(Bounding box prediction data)
# # #
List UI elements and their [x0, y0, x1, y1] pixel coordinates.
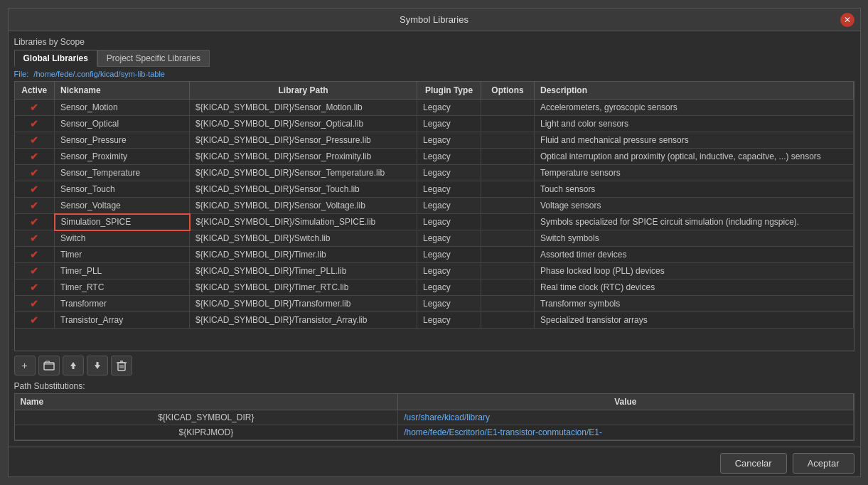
- table-row[interactable]: ✔Sensor_Optical${KICAD_SYMBOL_DIR}/Senso…: [15, 116, 854, 132]
- active-cell: ✔: [15, 263, 55, 279]
- options-cell: [481, 165, 535, 181]
- options-cell: [481, 100, 535, 116]
- active-cell: ✔: [15, 312, 55, 329]
- options-cell: [481, 312, 535, 329]
- path-cell: ${KICAD_SYMBOL_DIR}/Timer_PLL.lib: [190, 263, 417, 279]
- table-row[interactable]: ✔Timer_PLL${KICAD_SYMBOL_DIR}/Timer_PLL.…: [15, 263, 854, 279]
- delete-library-button[interactable]: [111, 356, 132, 375]
- bottom-bar: Cancelar Aceptar: [9, 447, 860, 476]
- path-table-container[interactable]: Name Value ${KICAD_SYMBOL_DIR}/usr/share…: [14, 393, 854, 441]
- description-cell: Specialized transistor arrays: [535, 312, 854, 329]
- nickname-cell: Sensor_Optical: [55, 116, 190, 132]
- path-col-value: Value: [398, 394, 853, 410]
- plugin-cell: Legacy: [417, 296, 481, 312]
- options-cell: [481, 132, 535, 149]
- nickname-cell: Timer_RTC: [55, 279, 190, 296]
- close-button[interactable]: ✕: [840, 13, 854, 27]
- file-path-value: /home/fede/.config/kicad/sym-lib-table: [33, 70, 165, 78]
- library-table-container[interactable]: Active Nickname Library Path Plugin Type…: [14, 81, 854, 351]
- col-header-options: Options: [481, 82, 535, 100]
- svg-rect-1: [72, 366, 74, 369]
- options-cell: [481, 181, 535, 198]
- plugin-cell: Legacy: [417, 214, 481, 230]
- table-toolbar: +: [14, 351, 854, 380]
- path-name-cell: ${KICAD_SYMBOL_DIR}: [15, 410, 398, 425]
- table-row[interactable]: ✔Sensor_Motion${KICAD_SYMBOL_DIR}/Sensor…: [15, 100, 854, 116]
- nickname-cell: Sensor_Touch: [55, 181, 190, 198]
- plugin-cell: Legacy: [417, 198, 481, 214]
- table-row[interactable]: ✔Timer${KICAD_SYMBOL_DIR}/Timer.libLegac…: [15, 247, 854, 263]
- check-icon: ✔: [30, 118, 38, 129]
- active-cell: ✔: [15, 279, 55, 296]
- table-row[interactable]: ✔Sensor_Touch${KICAD_SYMBOL_DIR}/Sensor_…: [15, 181, 854, 198]
- add-folder-button[interactable]: [38, 356, 60, 375]
- add-library-button[interactable]: +: [14, 356, 36, 375]
- active-cell: ✔: [15, 132, 55, 149]
- nickname-cell: Timer: [55, 247, 190, 263]
- options-cell: [481, 247, 535, 263]
- path-cell: ${KICAD_SYMBOL_DIR}/Switch.lib: [190, 230, 417, 247]
- options-cell: [481, 279, 535, 296]
- active-cell: ✔: [15, 296, 55, 312]
- table-row[interactable]: ✔Sensor_Temperature${KICAD_SYMBOL_DIR}/S…: [15, 165, 854, 181]
- description-cell: Transformer symbols: [535, 296, 854, 312]
- table-row[interactable]: ✔Timer_RTC${KICAD_SYMBOL_DIR}/Timer_RTC.…: [15, 279, 854, 296]
- table-row[interactable]: ✔Switch${KICAD_SYMBOL_DIR}/Switch.libLeg…: [15, 230, 854, 247]
- move-down-button[interactable]: [87, 356, 108, 375]
- check-icon: ✔: [30, 282, 38, 293]
- table-row[interactable]: ✔Simulation_SPICE${KICAD_SYMBOL_DIR}/Sim…: [15, 214, 854, 230]
- options-cell: [481, 149, 535, 165]
- description-cell: Real time clock (RTC) devices: [535, 279, 854, 296]
- description-cell: Optical interruption and proximity (opti…: [535, 149, 854, 165]
- table-row[interactable]: ✔Sensor_Voltage${KICAD_SYMBOL_DIR}/Senso…: [15, 198, 854, 214]
- plugin-cell: Legacy: [417, 263, 481, 279]
- plugin-cell: Legacy: [417, 116, 481, 132]
- dialog-body: Libraries by Scope Global Libraries Proj…: [9, 31, 860, 447]
- active-cell: ✔: [15, 247, 55, 263]
- table-row[interactable]: ✔Sensor_Pressure${KICAD_SYMBOL_DIR}/Sens…: [15, 132, 854, 149]
- active-cell: ✔: [15, 165, 55, 181]
- path-cell: ${KICAD_SYMBOL_DIR}/Sensor_Voltage.lib: [190, 198, 417, 214]
- table-row[interactable]: ✔Sensor_Proximity${KICAD_SYMBOL_DIR}/Sen…: [15, 149, 854, 165]
- nickname-cell: Timer_PLL: [55, 263, 190, 279]
- path-table-row[interactable]: ${KICAD_SYMBOL_DIR}/usr/share/kicad/libr…: [15, 410, 854, 425]
- table-row[interactable]: ✔Transformer${KICAD_SYMBOL_DIR}/Transfor…: [15, 296, 854, 312]
- description-cell: Assorted timer devices: [535, 247, 854, 263]
- tab-project-specific-libraries[interactable]: Project Specific Libraries: [97, 50, 210, 67]
- path-col-name: Name: [15, 394, 398, 410]
- check-icon: ✔: [30, 151, 38, 162]
- cancel-button[interactable]: Cancelar: [720, 453, 787, 474]
- path-substitutions-label: Path Substitutions:: [14, 381, 854, 391]
- options-cell: [481, 198, 535, 214]
- ok-button[interactable]: Aceptar: [793, 453, 854, 474]
- plugin-cell: Legacy: [417, 279, 481, 296]
- svg-rect-2: [96, 362, 98, 365]
- path-table-row[interactable]: ${KIPRJMOD}/home/fede/Escritorio/E1-tran…: [15, 425, 854, 440]
- library-table: Active Nickname Library Path Plugin Type…: [15, 82, 854, 329]
- description-cell: Voltage sensors: [535, 198, 854, 214]
- check-icon: ✔: [30, 249, 38, 260]
- description-cell: Accelerometers, gyroscopic sensors: [535, 100, 854, 116]
- check-icon: ✔: [30, 102, 38, 113]
- nickname-cell: Sensor_Voltage: [55, 198, 190, 214]
- path-substitutions-table: Name Value ${KICAD_SYMBOL_DIR}/usr/share…: [15, 394, 854, 440]
- scope-label: Libraries by Scope: [14, 37, 854, 47]
- options-cell: [481, 116, 535, 132]
- path-cell: ${KICAD_SYMBOL_DIR}/Sensor_Touch.lib: [190, 181, 417, 198]
- path-cell: ${KICAD_SYMBOL_DIR}/Timer.lib: [190, 247, 417, 263]
- path-cell: ${KICAD_SYMBOL_DIR}/Sensor_Temperature.l…: [190, 165, 417, 181]
- tab-global-libraries[interactable]: Global Libraries: [14, 50, 97, 67]
- description-cell: Phase locked loop (PLL) devices: [535, 263, 854, 279]
- table-row[interactable]: ✔Transistor_Array${KICAD_SYMBOL_DIR}/Tra…: [15, 312, 854, 329]
- active-cell: ✔: [15, 116, 55, 132]
- dialog-title: Symbol Libraries: [400, 14, 468, 25]
- up-arrow-icon: [68, 361, 78, 371]
- plugin-cell: Legacy: [417, 165, 481, 181]
- move-up-button[interactable]: [63, 356, 84, 375]
- path-cell: ${KICAD_SYMBOL_DIR}/Transistor_Array.lib: [190, 312, 417, 329]
- col-header-active: Active: [15, 82, 55, 100]
- description-cell: Light and color sensors: [535, 116, 854, 132]
- active-cell: ✔: [15, 149, 55, 165]
- active-cell: ✔: [15, 230, 55, 247]
- check-icon: ✔: [30, 233, 38, 244]
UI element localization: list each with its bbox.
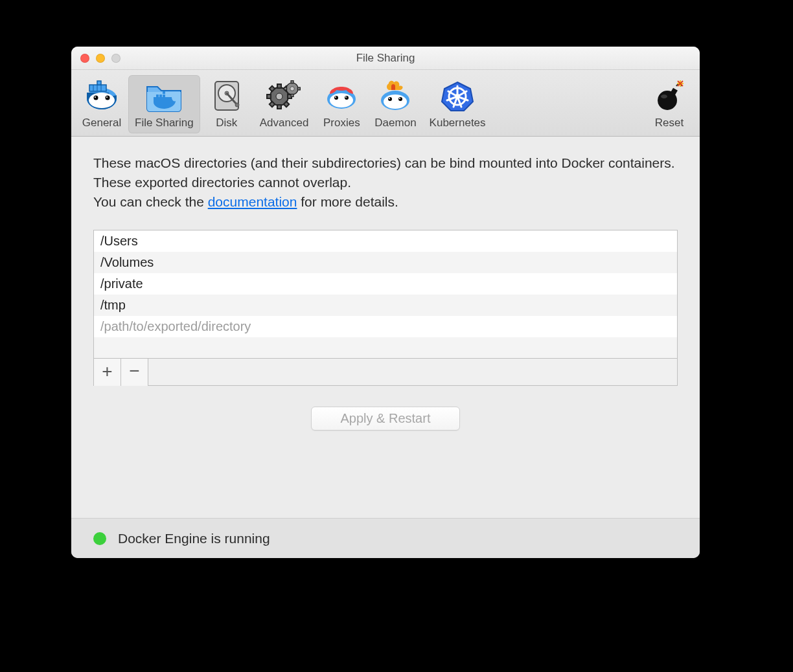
svg-point-43	[384, 95, 407, 109]
svg-point-19	[235, 103, 239, 107]
svg-rect-13	[159, 95, 162, 97]
description-text: These macOS directories (and their subdi…	[93, 153, 678, 212]
whale-mask-icon	[321, 78, 362, 114]
svg-rect-14	[163, 95, 165, 97]
add-path-button[interactable]	[94, 359, 121, 386]
svg-point-2	[89, 93, 115, 108]
svg-rect-33	[291, 94, 293, 96]
svg-rect-11	[97, 81, 101, 85]
status-indicator-icon	[93, 532, 106, 545]
svg-rect-12	[156, 95, 159, 97]
tab-label: General	[82, 117, 121, 129]
svg-rect-24	[267, 95, 271, 98]
svg-point-41	[345, 96, 347, 98]
svg-rect-7	[89, 85, 106, 91]
tab-label: Disk	[216, 117, 237, 129]
tab-disk[interactable]: Disk	[200, 75, 253, 133]
path-row[interactable]: /Volumes	[94, 252, 677, 273]
path-empty-row	[94, 337, 677, 358]
svg-point-3	[94, 96, 98, 100]
svg-point-38	[334, 96, 338, 100]
status-text: Docker Engine is running	[118, 531, 270, 546]
kubernetes-icon	[437, 78, 477, 114]
svg-rect-34	[284, 87, 286, 90]
tab-kubernetes[interactable]: Kubernetes	[423, 75, 492, 133]
status-bar: Docker Engine is running	[71, 518, 700, 558]
svg-point-39	[335, 96, 336, 98]
svg-point-40	[345, 96, 349, 100]
bomb-icon	[649, 78, 689, 114]
path-row[interactable]: /Users	[94, 230, 677, 252]
svg-point-6	[106, 96, 108, 98]
svg-rect-22	[277, 84, 281, 88]
tab-daemon[interactable]: Daemon	[368, 75, 422, 133]
preferences-toolbar: General File Shari	[71, 70, 700, 137]
whale-icon	[82, 78, 122, 114]
tab-label: Reset	[655, 117, 684, 129]
path-placeholder-row[interactable]: /path/to/exported/directory	[94, 316, 677, 337]
svg-rect-23	[277, 105, 281, 109]
svg-point-44	[388, 97, 392, 101]
tab-proxies[interactable]: Proxies	[315, 75, 368, 133]
documentation-link[interactable]: documentation	[208, 194, 297, 209]
tab-label: File Sharing	[135, 117, 194, 129]
disk-icon	[207, 78, 247, 114]
remove-path-button[interactable]	[121, 359, 148, 386]
svg-rect-35	[297, 87, 300, 90]
tab-label: Daemon	[374, 117, 416, 129]
svg-rect-15	[163, 91, 165, 94]
description-line2-prefix: You can check the	[93, 194, 208, 209]
folder-whale-icon	[144, 78, 184, 114]
description-line1: These macOS directories (and their subdi…	[93, 155, 675, 190]
svg-rect-32	[291, 81, 293, 84]
svg-point-46	[398, 97, 402, 101]
svg-point-4	[95, 96, 96, 98]
tab-label: Kubernetes	[430, 117, 486, 129]
svg-point-31	[290, 87, 294, 91]
tab-general[interactable]: General	[75, 75, 128, 133]
path-row[interactable]: /tmp	[94, 295, 677, 316]
list-button-bar	[94, 358, 677, 385]
svg-point-45	[389, 98, 390, 99]
path-row[interactable]: /private	[94, 273, 677, 295]
preferences-window: File Sharing	[71, 47, 700, 558]
tab-label: Advanced	[260, 117, 309, 129]
tab-reset[interactable]: Reset	[643, 75, 696, 133]
svg-point-37	[330, 93, 353, 107]
content-area: These macOS directories (and their subdi…	[71, 137, 700, 518]
window-title: File Sharing	[71, 52, 700, 65]
whale-fire-icon	[375, 78, 415, 114]
shared-paths-list: /Users /Volumes /private /tmp /path/to/e…	[93, 230, 678, 386]
titlebar: File Sharing	[71, 47, 700, 70]
svg-point-59	[661, 95, 667, 98]
svg-point-47	[399, 98, 400, 99]
tab-label: Proxies	[323, 117, 360, 129]
svg-point-21	[276, 93, 282, 100]
description-line2-suffix: for more details.	[297, 194, 398, 209]
apply-restart-button[interactable]: Apply & Restart	[311, 407, 460, 431]
gears-icon	[264, 78, 305, 114]
tab-advanced[interactable]: Advanced	[253, 75, 316, 133]
tab-file-sharing[interactable]: File Sharing	[128, 75, 200, 133]
svg-point-5	[106, 96, 110, 100]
# # #
PROBLEM DETAILS: The number of lines in the data that hold "text" must be the entire answer.

WRITTEN RESPONSE: 2